- Born: August 29, 1964 (age 61)
- Occupation: Bodyboarder
- Known for: 1986 World Champion
- Spouse: Chris Ann Kim (1997 - present)
- Website: benseverson.com

= Ben Severson =

American bodyboarder

Ben Severson is a Sandy Beach bodyboarder. He was the 1986 world bodyboarding champion.

== Biography ==
In the early 1980s, Severson had been riding the Morey Boogie Mach 7-7, the first slick-bottomed board designed by Tom Morey. In 1984 Severson began experimenting with transitional rails and changing the size of his boards as well.
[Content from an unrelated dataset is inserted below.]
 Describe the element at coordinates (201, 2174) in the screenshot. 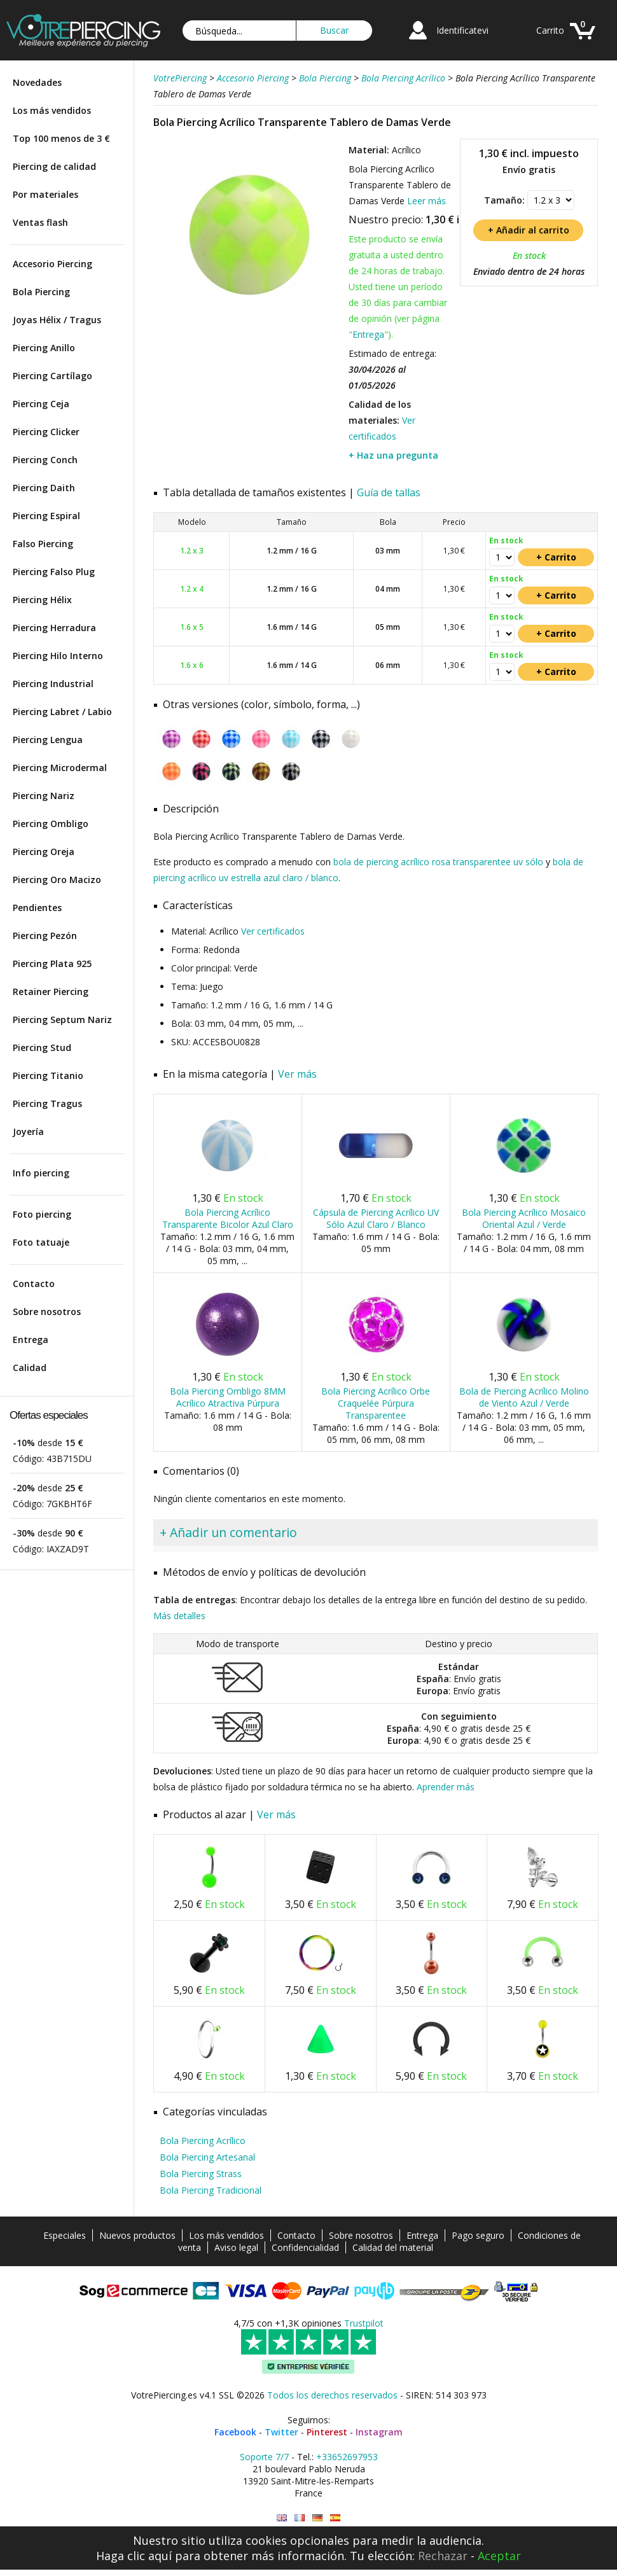

I see `Bola Piercing Strass` at that location.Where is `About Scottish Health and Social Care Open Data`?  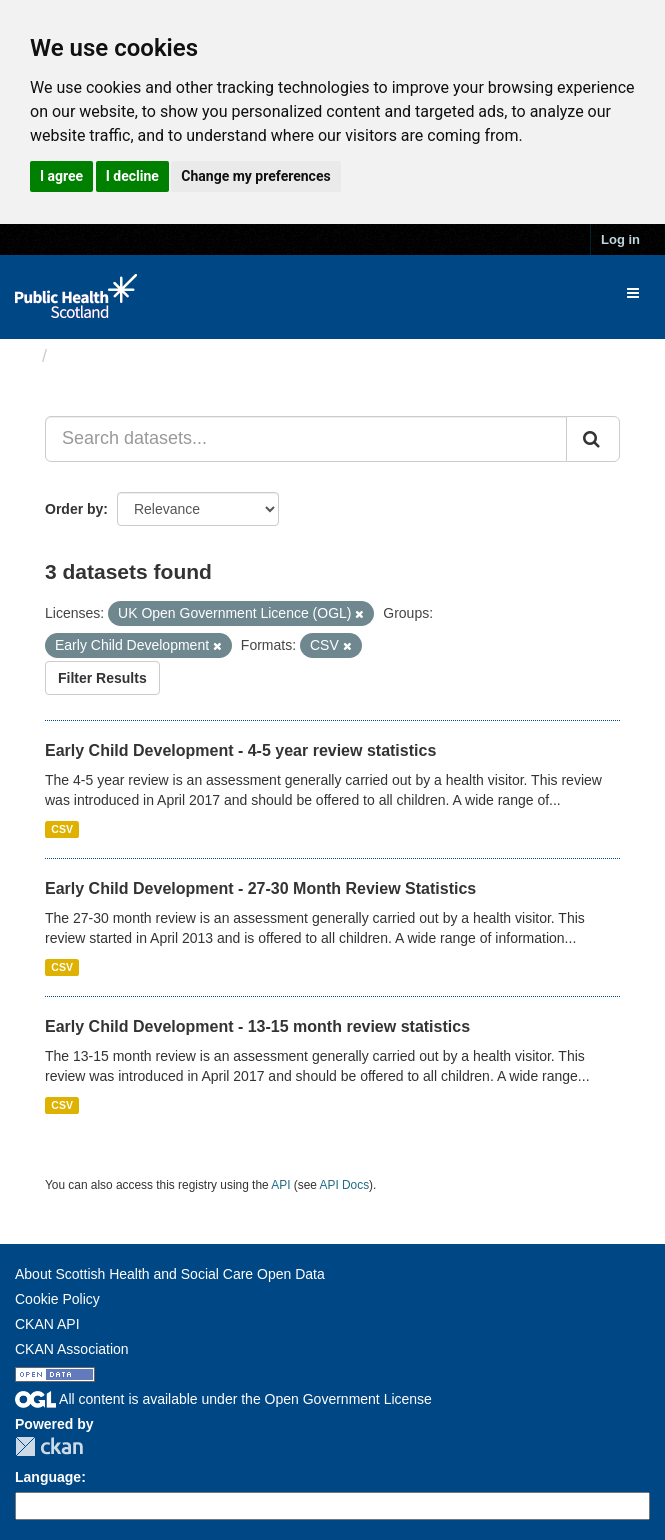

Morey Boogie sent him blanks that he began to customize, in particular to aid surfing in large surf at Pipeline.

By 1986 Severson was becoming recognized as a developer of innovative board designs by the industry and that year was his most successful competitively as he won both the 1986 Morey World Championship and the National Pro/Am.
In 1987 Severson signed with bodyboard manufacturer BZ and he soon released his first mass-produced custom board named the BEN T-10. Despite costing US$305 it became one of the best-selling boards on the market.

In the 1990s he established Ben Severson Designs (BSD) and continues to produce custom boards.

== Teahupo'o ==
Along with fellow bodyboarder Mike Stewart, Severson pioneered surfing Teahupo'o in the late 1980s. This location has since gone on to become a premier global big-wave surfing destination on the WSL circuit.